There's almost no way you could make this a statistically meaningful study that couldn't be fundamentally challenged. I don't think a captive audience makes it more valid -- it just slightly alters the research question.
Think about what it would take just for some statistical validity. First, you would need a control. That means the same performer has to play mediocre music sometimes and virtuosic music other times. And in order to make sure that the "control" and "experimental" audiences are the same, he couldn't do things like alternate hours and days, because different groups commute at different times. He would need either long stretches (weeks) of performing one way and then the other, or he would need complete randomization over a long period.
Then what is your outcome measure? A prospective study needs to have a primary outcome measure that is predetermined (and is therefore the result of a specific study design). In this case, donations would be the most easily quantifiable one.

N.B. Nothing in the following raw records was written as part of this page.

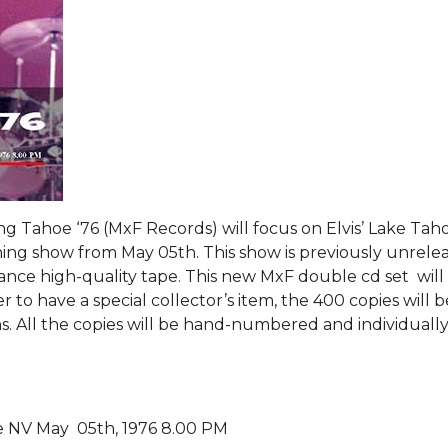
g Tahoe ‘76 (MxF Records) will focus on Elvis’ Lake Tah
ing show from May 05th. This show is previously unrele
iance high-quality tape. This new MxF double cd set will
 to have a special collector’s item, the 400 copies will b
ns. All the copies will be hand-numbered and individuall
e NV May 05th, 1976 8.00 PM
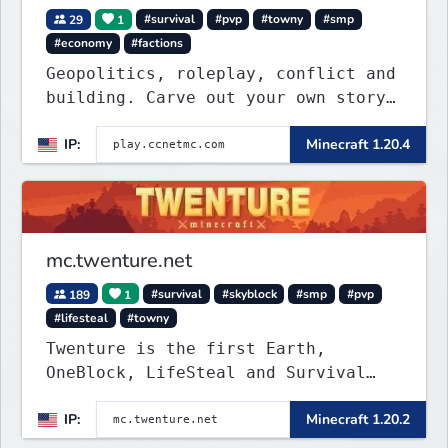
29
1
#survival
#pvp
#towny
#smp
#economy
#factions
Geopolitics, roleplay, conflict and
building. Carve out your own story
on a 1:1000 map of Earth using
IP:
Minecraft 1.20.4
tanks, warships, guns and more.
Express your creative side by
building cities that the world will
envy.
mc.twenture.net
189
1
#survival
#skyblock
#smp
#pvp
#lifesteal
#towny
Twenture is the first Earth,
OneBlock, LifeSteal and Survival
Server set in version 1.20 -
IP:
Minecraft 1.20.2
1.20.2. Get ready to make memories
that you will never forget and play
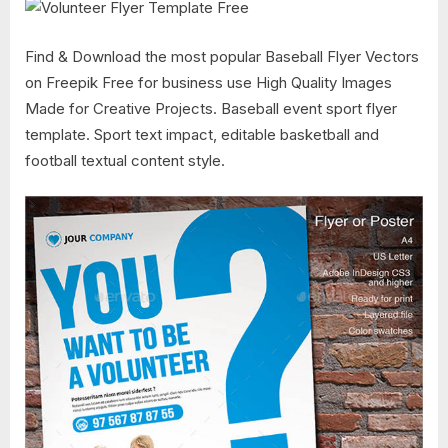
Find & Download the most popular Baseball Flyer Vectors
on Freepik Free for business use High Quality Images
Made for Creative Projects. Baseball event sport flyer
template. Sport text impact, editable basketball and
football textual content style.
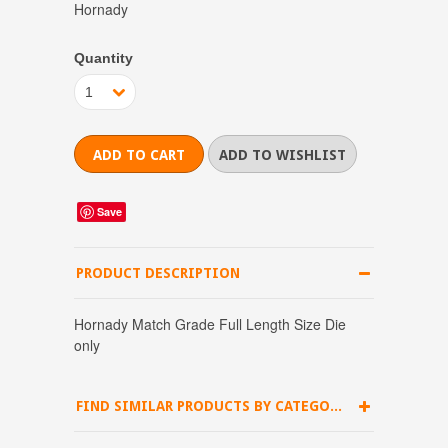
Hornady
Quantity
1
Save
PRODUCT DESCRIPTION
Hornady Match Grade Full Length Size Die
only
FIND SIMILAR PRODUCTS BY CATEGORY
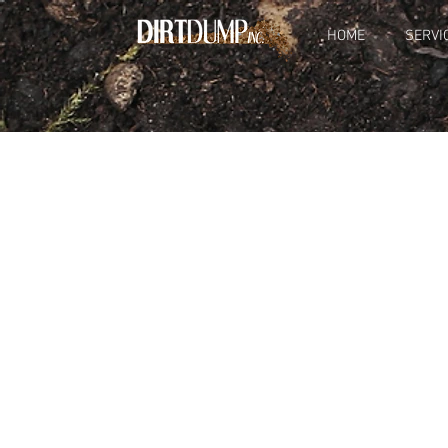
HOME
SERVI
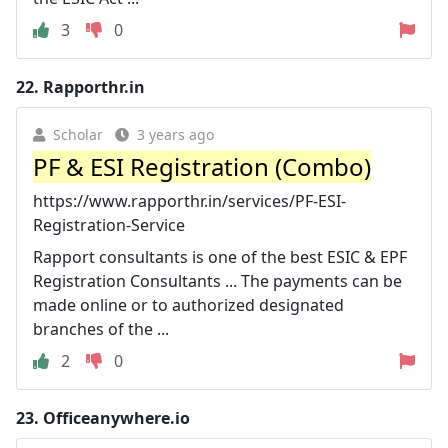
3
0
22.
Rapporthr.in
Scholar
3 years ago
PF & ESI Registration (Combo)
https://www.rapporthr.in/services/PF-ESI-
Registration-Service
Rapport consultants is one of the best ESIC & EPF
Registration Consultants ... The payments can be
made online or to authorized designated
branches of the ...
2
0
23.
Officeanywhere.io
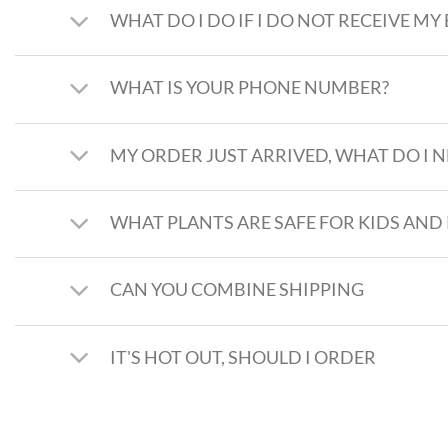
WHAT DO I DO IF I DO NOT RECEIVE MY
WHAT IS YOUR PHONE NUMBER?
MY ORDER JUST ARRIVED, WHAT DO I N
WHAT PLANTS ARE SAFE FOR KIDS AND 
CAN YOU COMBINE SHIPPING
IT'S HOT OUT, SHOULD I ORDER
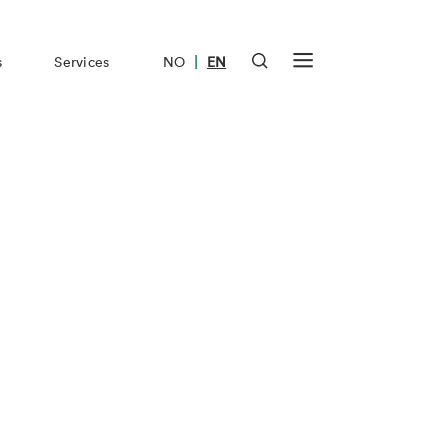
|
s
Services
NO
EN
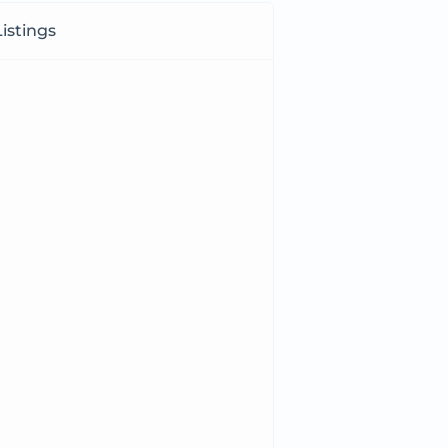
istings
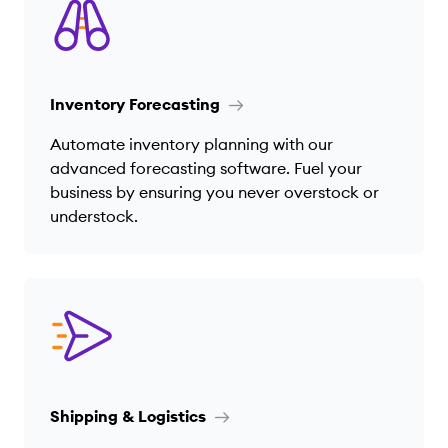
Inventory Forecasting
Automate inventory planning with our
advanced forecasting software. Fuel your
business by ensuring you never overstock or
understock.
Shipping & Logistics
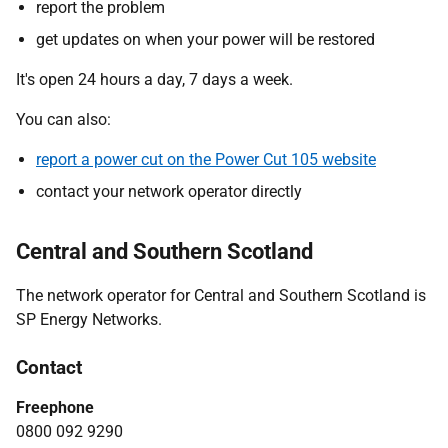
report the problem
get updates on when your power will be restored
It's open 24 hours a day, 7 days a week.
You can also:
report a power cut on the Power Cut 105 website
contact your network operator directly
Central and Southern Scotland
The network operator for Central and Southern Scotland is
SP Energy Networks.
Contact
Freephone
0800 092 9290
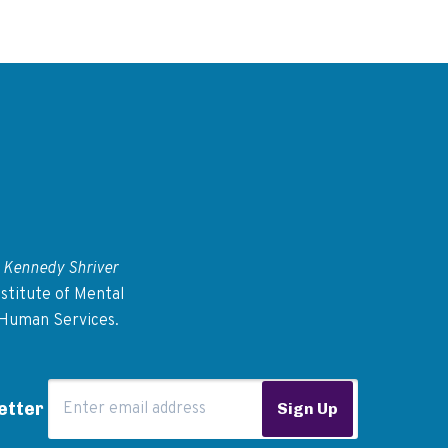
 Kennedy Shriver
stitute of Mental
 Human Services.
Email Address
etter
Sign Up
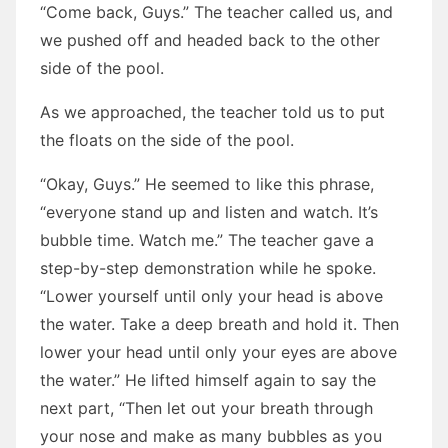
“Come back, Guys.” The teacher called us, and
we pushed off and headed back to the other
side of the pool.
As we approached, the teacher told us to put
the floats on the side of the pool.
“Okay, Guys.” He seemed to like this phrase,
“everyone stand up and listen and watch. It’s
bubble time. Watch me.” The teacher gave a
step-by-step demonstration while he spoke.
“Lower yourself until only your head is above
the water. Take a deep breath and hold it. Then
lower your head until only your eyes are above
the water.” He lifted himself again to say the
next part, “Then let out your breath through
your nose and make as many bubbles as you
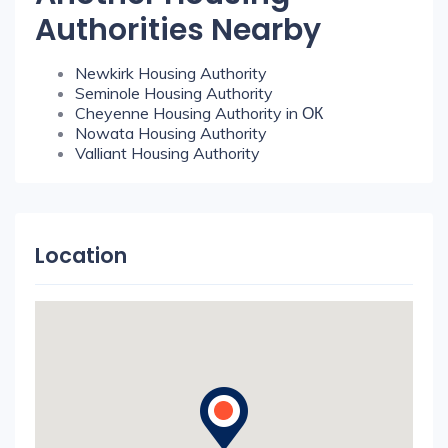
Authorities Nearby
Newkirk Housing Authority
Seminole Housing Authority
Cheyenne Housing Authority in ОК
Nowata Housing Authority
Valliant Housing Authority
Location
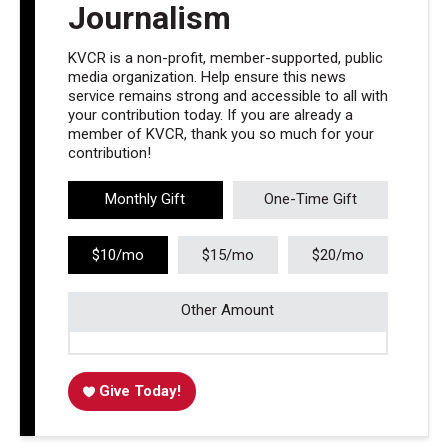
Journalism
KVCR is a non-profit, member-supported, public
media organization. Help ensure this news
service remains strong and accessible to all with
your contribution today. If you are already a
member of KVCR, thank you so much for your
contribution!
Monthly Gift
One-Time Gift
$10/mo
$15/mo
$20/mo
Other Amount
Give Today!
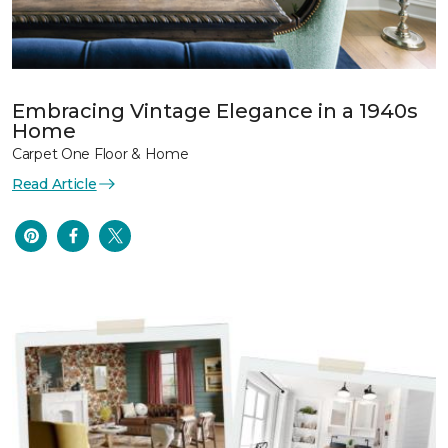
Embracing Vintage Elegance in a 1940s
Home
Carpet One Floor & Home
Read Article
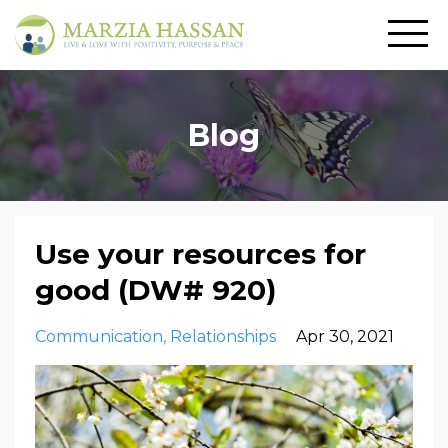
Blog
Use your resources for
good (DW# 920)
Communication
Relationships
Apr 30, 2021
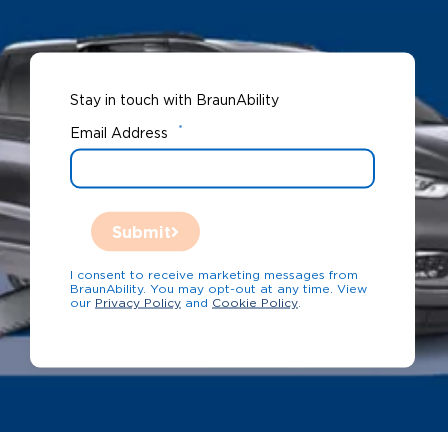
Stay in touch with BraunAbility
*
Email Address
Submit
I consent to receive marketing messages from
BraunAbility. You may opt-out at any time. View
our
Privacy Policy
and
Cookie Policy
.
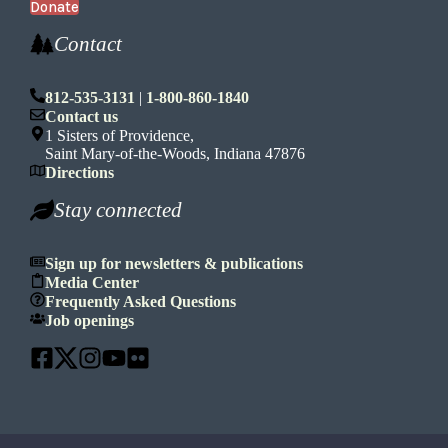
Donate
Contact
812-535-3131
|
1-800-860-1840
Contact us
1 Sisters of Providence,
Saint Mary-of-the-Woods, Indiana 47876
Directions
Stay connected
Sign up for newsletters & publications
Media Center
Frequently Asked Questions
Job openings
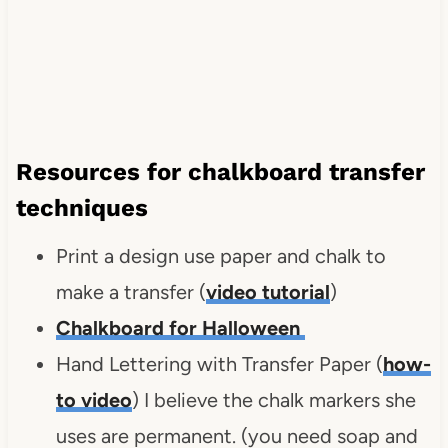
Resources for chalkboard transfer
techniques
Print a design use paper and chalk to
make a transfer (
video tutorial
)
Chalkboard for Halloween
Hand Lettering with Transfer Paper (
how-
to video
) I believe the chalk markers she
uses are permanent. (you need soap and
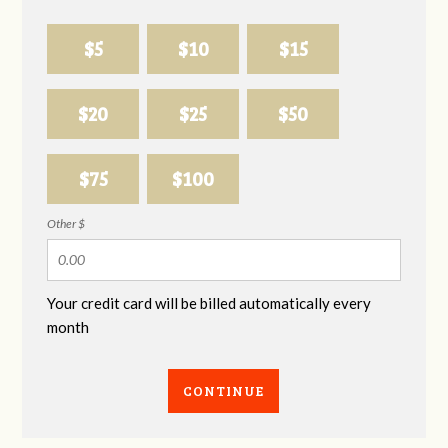
$5
$10
$15
$20
$25
$50
$75
$100
Other $
Your credit card will be billed automatically every
month
CONTINUE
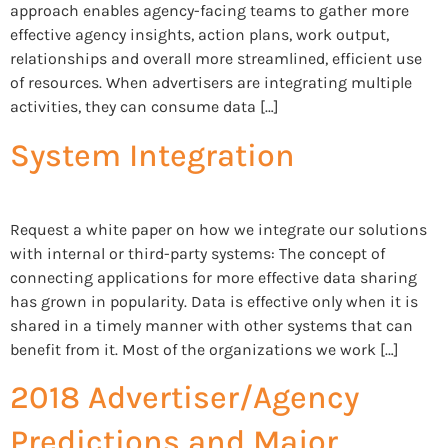
approach enables agency-facing teams to gather more
effective agency insights, action plans, work output,
relationships and overall more streamlined, efficient use
of resources. When advertisers are integrating multiple
activities, they can consume data […]
System Integration
Request a white paper on how we integrate our solutions
with internal or third-party systems: The concept of
connecting applications for more effective data sharing
has grown in popularity. Data is effective only when it is
shared in a timely manner with other systems that can
benefit from it. Most of the organizations we work […]
2018 Advertiser/Agency
Predictions and Major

But is that a valid outcome measure? And are you really studying the general population when you look at donations? The only commonality shared by people on the subway is their chosen mode of transportation. But maybe people who like his kind of music are wealthier, or more generous, or more likely to take pity, or more likely to have change in their pocket. Maybe it's the opposite. But at any rate, by looking at donations, all you're doing is testing a subset of the general population that likes his kind of music. And because you can't presume that the remainder of the population would ever donate to that kind of musician, you wouldn't be able to draw conclusions about the general population.